DISTRO COMPATIBILITY

We have decided to drop support for many older distributions so that we can move to a newer compiler toolchain (e.g., C++11). Although it is still possible to build Ceph on older distributions by installing backported development tools, we are not building and publishing release packages for ceph.com.

In particular,

  • CentOS 7 or later; we have dropped support for CentOS 6 (and other RHEL 6 derivatives, like Scientific Linux 6).
  • Debian Jessie 8.x or later; Debian Wheezy 7.x’s g++ has incomplete support for C++11 (and no systemd).
  • Ubuntu Trusty 14.04 or later; Ubuntu Precise 12.04 is no longer supported.
  • Fedora 22 or later.

UPGRADING FROM FIREFLY

Upgrading directly from Firefly v0.80.z is not possible. All clusters must first upgrade to Hammer v0.94.4 or a later v0.94.z release; only then is it possible to upgrade to Infernalis 9.2.z.

Note that v0.94.4 isn’t released yet, but you can upgrade to a test build from gitbuilder with:

ceph-deploy install --dev hammer HOST

The v0.94.4 Hammer point release will be out before v9.2.0 Infernalis is.

UPGRADING FROM HAMMER

  • For all distributions that support systemd (CentOS 7, Fedora, Debian Jessie 8.x, OpenSUSE), ceph daemons are now managed using native systemd files instead of the legacy sysvinit scripts. For example,:

    systemctl start ceph.target       # start all daemons
    systemctl status ceph-osd@12      # check status of osd.12

    The main notable distro that is not yet using systemd is Ubuntu trusty 14.04. (The next Ubuntu LTS, 16.04, will use systemd instead of upstart.)

  • Ceph daemons now run as user and group ceph by default. The ceph user has a static UID assigned by Fedora and Debian (also used by derivative distributions like RHEL/CentOS and Ubuntu). On SUSE the ceph user will currently get a dynamically assigned UID when the user is created.

    If your systems already have a ceph user, upgrading the package will cause problems. We suggest you first remove or rename the existing ‘ceph’ user before upgrading.

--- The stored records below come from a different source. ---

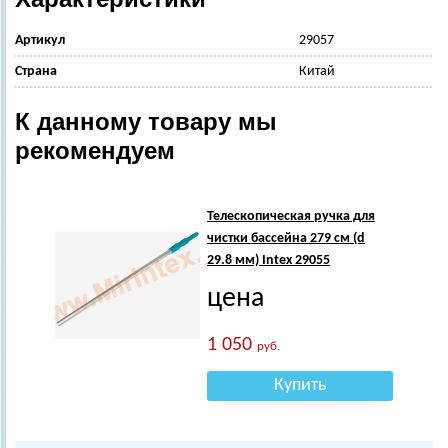
Артикул
29057
Страна
Китай
К данному товару мы
рекомендуем
Телескопическая ручка для
чистки бассейна 279 см (d
29.8 мм) Intex 29055
цена
1 050
руб.
Купить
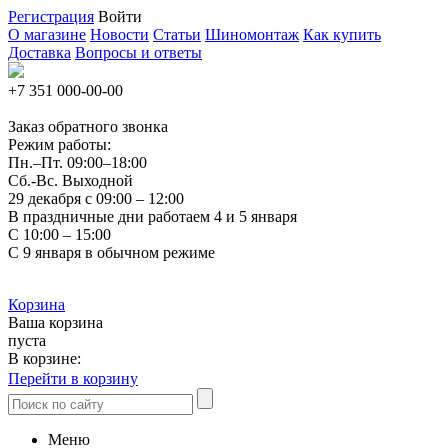
Регистрация
Войти
О магазине
Новости
Статьи
Шиномонтаж
Как купить
Доставка
Вопросы и ответы
+7 351
000-00-00
Заказ обратного звонка
Режим работы:
Пн.–Пт.
09:00–18:00
Сб.-Вс. Выходной
29 декабря с 09:00 – 12:00
В праздничные дни работаем 4 и 5 января
С 10:00 – 15:00
С 9 января в обычном режиме
Корзина
Ваша корзина
пуста
В корзине:
Перейти в корзину
Меню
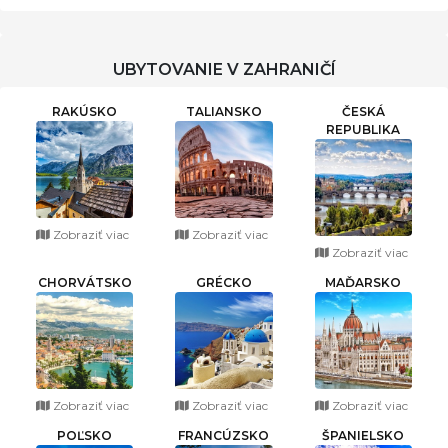
UBYTOVANIE V ZAHRANIČÍ
RAKÚSKO
TALIANSKO
ČESKÁ
REPUBLIKA
Zobraziť viac
Zobraziť viac
Zobraziť viac
CHORVÁTSKO
GRÉCKO
MAĎARSKO
Zobraziť viac
Zobraziť viac
Zobraziť viac
POĽSKO
FRANCÚZSKO
ŠPANIELSKO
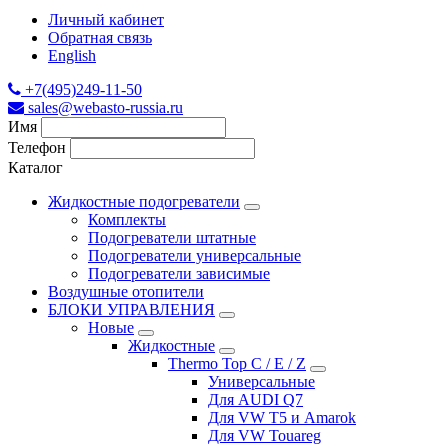
Личный кабинет
Обратная связь
English
+7(495)249-11-50
sales@webasto-russia.ru
Имя
Телефон
Каталог
Жидкостные подогреватели
Комплекты
Подогреватели штатные
Подогреватели универсальные
Подогреватели зависимые
Воздушные отопители
БЛОКИ УПРАВЛЕНИЯ
Новые
Жидкостные
Thermo Top C / E / Z
Универсальные
Для AUDI Q7
Для VW T5 и Amarok
Для VW Touareg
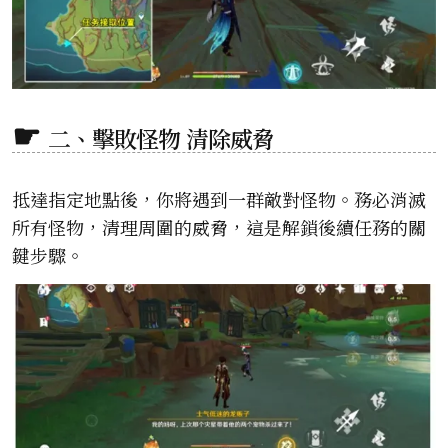
二、擊敗怪物 清除威脅
抵達指定地點後，你將遇到一群敵對怪物。務必消滅
所有怪物，清理周圍的威脅，這是解鎖後續任務的關
鍵步驟。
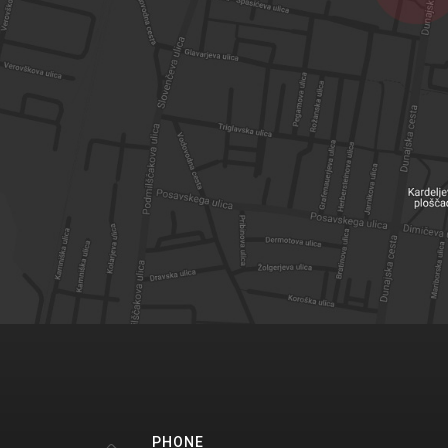
PHONE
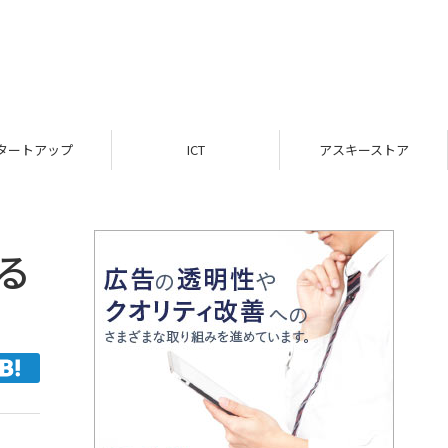
ICT
アスキーストア
インフォメーション
る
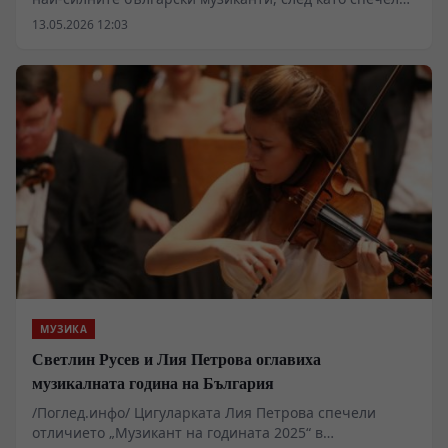
„Музикант на годината“ 2025. Зад наградата стои не
13.05.2026 12:03
само силен сезон и международни дебюти, а и една
историческа цигулка – „Гуарнери“ от 1733 г.,
принадлежала на Стойка Миланова.
МУЗИКА
Светлин Русев и Лия Петрова оглавиха
музикалната година на България
/Поглед.инфо/ Цигуларката Лия Петрова спечели
отличието „Музикант на годината 2025“ в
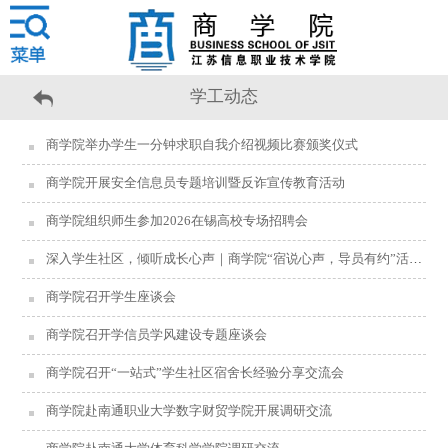
学工动态
商学院举办学生一分钟求职自我介绍视频比赛颁奖仪式
商学院开展安全信息员专题培训暨反诈宣传教育活动
商学院组织师生参加2026在锡高校专场招聘会
深入学生社区，倾听成长心声｜商学院“宿说心声，导员有约”活动纪实
商学院召开学生座谈会
商学院召开学信员学风建设专题座谈会
商学院召开“一站式”学生社区宿舍长经验分享交流会
商学院赴南通职业大学数字财贸学院开展调研交流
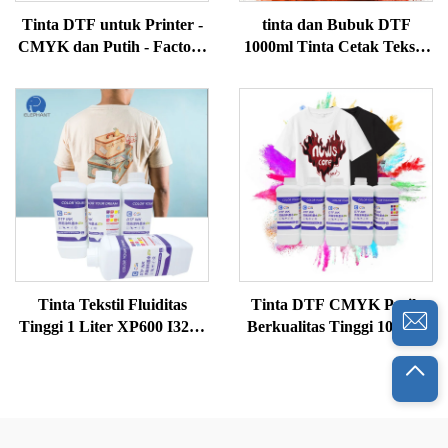
Tinta DTF untuk Printer -
tinta dan Bubuk DTF
CMYK dan Putih - Factory
1000ml Tinta Cetak Tekstil
Supply
Tinta DTF untuk Printer
Film DTF Epson I3200 4720
Tinta Tekstil Fluiditas
Tinta DTF CMYK Putih
Tinggi 1 Liter XP600 I3200
Berkualitas Tinggi 1000ml
L1800 CSI DTF Tinta
Per Botol Tinta Cetak
Pigmen DTF Multiwarna
Inkjet Langsung ke Film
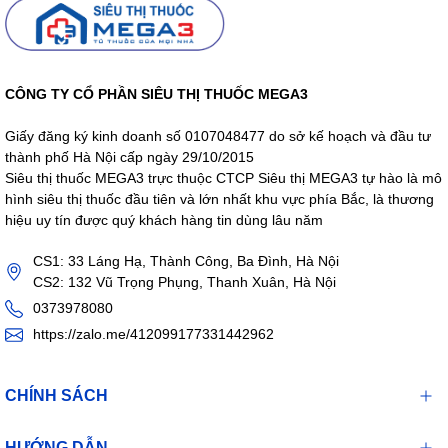
CÔNG TY CỔ PHẦN SIÊU THỊ THUỐC MEGA3
Giấy đăng ký kinh doanh số 0107048477 do sở kế hoạch và đầu tư
thành phố Hà Nội cấp ngày 29/10/2015
Siêu thị thuốc MEGA3 trực thuộc CTCP Siêu thị MEGA3 tự hào là mô
hình siêu thị thuốc đầu tiên và lớn nhất khu vực phía Bắc, là thương
hiệu uy tín được quý khách hàng tin dùng lâu năm
CS1: 33 Láng Hạ, Thành Công, Ba Đình, Hà Nội
CS2: 132 Vũ Trọng Phụng, Thanh Xuân, Hà Nội
0373978080
https://zalo.me/412099177331442962
CHÍNH SÁCH
HƯỚNG DẪN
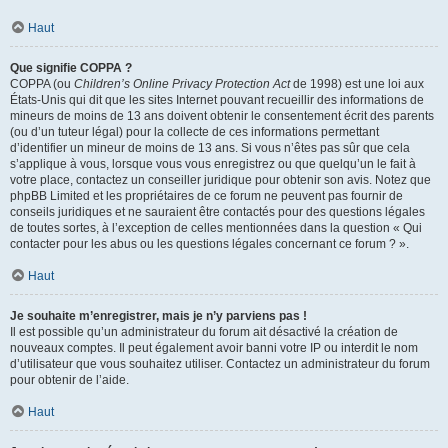
Haut
Que signifie COPPA ?
COPPA (ou
Children’s Online Privacy Protection Act
de 1998) est une loi aux
États-Unis qui dit que les sites Internet pouvant recueillir des informations de
mineurs de moins de 13 ans doivent obtenir le consentement écrit des parents
(ou d’un tuteur légal) pour la collecte de ces informations permettant
d’identifier un mineur de moins de 13 ans. Si vous n’êtes pas sûr que cela
s’applique à vous, lorsque vous vous enregistrez ou que quelqu’un le fait à
votre place, contactez un conseiller juridique pour obtenir son avis. Notez que
phpBB Limited et les propriétaires de ce forum ne peuvent pas fournir de
conseils juridiques et ne sauraient être contactés pour des questions légales
de toutes sortes, à l’exception de celles mentionnées dans la question « Qui
contacter pour les abus ou les questions légales concernant ce forum ? ».
Haut
Je souhaite m’enregistrer, mais je n’y parviens pas !
Il est possible qu’un administrateur du forum ait désactivé la création de
nouveaux comptes. Il peut également avoir banni votre IP ou interdit le nom
d’utilisateur que vous souhaitez utiliser. Contactez un administrateur du forum
pour obtenir de l’aide.
Haut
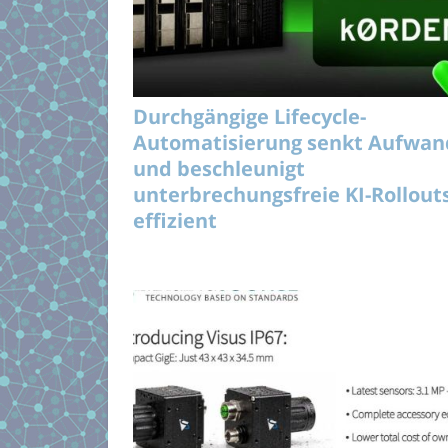
Durchgängige Lifecycle-
Automatisierung senkt Aufwan
und beschleunigt
unterbrechungsfreie KI-Rollout
effizient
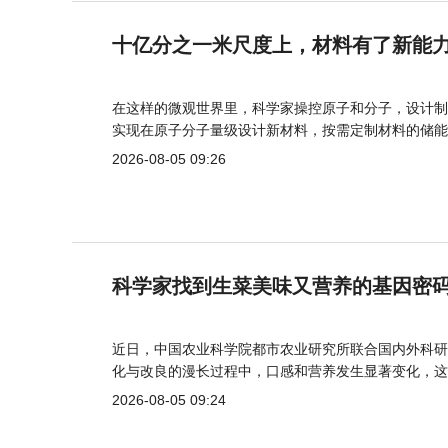
十亿分之一米尺度上，材料有了新能
在这样的微观世界里，科学家操控原子和分子，设计制
实现在原子分子量级设计新材料，按需定制材料的储能
2026-08-05 09:26
科学家找到生菜美味又营养的基因密
近日，中国农业科学院都市农业研究所联合国内外科研
化与改良的漫长过程中，口感和营养发生显著变化，这
2026-08-05 09:24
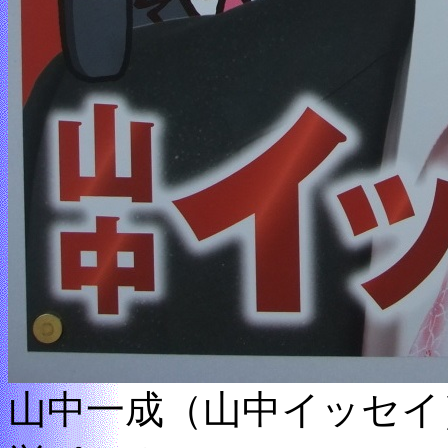
山中一成（山中イッセイ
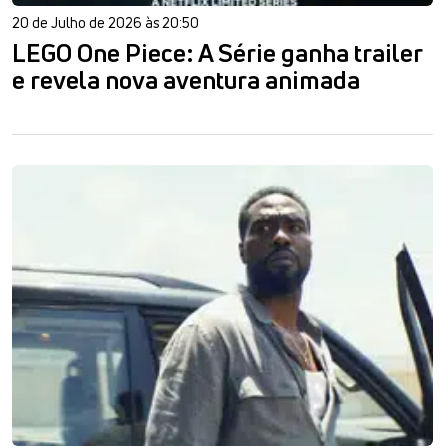
20 de Julho de 2026 às 20:50
LEGO One Piece: A Série ganha trailer
e revela nova aventura animada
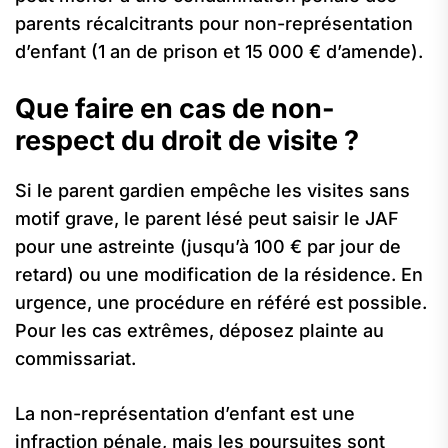
parents récalcitrants pour non-représentation
d’enfant (1 an de prison et 15 000 € d’amende).
Que faire en cas de non-
respect du droit de visite ?
Si le parent gardien empêche les visites sans
motif grave, le parent lésé peut saisir le JAF
pour une astreinte (jusqu’à 100 € par jour de
retard) ou une modification de la résidence. En
urgence, une procédure en référé est possible.
Pour les cas extrêmes, déposez plainte au
commissariat.
La non-représentation d’enfant est une
infraction pénale, mais les poursuites sont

    When upgrading, administrators have two options:

    1. Add the following line to ceph.conf on all hosts:

      setuser match path = /var/lib/ceph/$type/$cluster-$id

      This will make the Ceph daemons run as root (i.e., not drop privileges and switch to user ceph) if the daemon’s data directory is still owned by root. Newly deployed daemons will be created with data owned by user ceph and will run with reduced privileges, but upgraded daemons will continue to run as root.

    2. Fix the data ownership during the upgrade. This is the preferred option, but is more work. The process for each host would be to:

      1. Upgrade the ceph package. This creates the ceph user and group. For example:

        ceph-deploy install --stable infernalis HOST
      2. Stop the daemon(s).:

        service ceph stop           # fedora, centos, rhel, debian
        stop ceph-all               # ubuntu
      3. Fix the ownership:

        chown -R ceph:ceph /var/lib/ceph
      4. Restart the daemon(s).:

        start ceph-all                # ubuntu
        systemctl start ceph.target   # debian, centos, fedora, rhel
  • The on-disk format for the experimental KeyValueStore OSD backend has changed. You will need to remove any OSDs using that backend before you upgrade any test clusters that use it.

UPGRADE NOTES

  • When a pool quota is reached, librados operations now block indefinitely, the same way they do when the cluster fills up. (Previously they would return -ENOSPC). By default, a full cluster or pool will now block. If your librados application can handle ENOSPC or EDQUOT errors gracefully, you can get error returns instead by using the new librados OPERATION_FULL_TRY flag.

NOTABLE CHANGES

NOTE: These notes are somewhat abbreviated while we find a less time-consuming process for generating them.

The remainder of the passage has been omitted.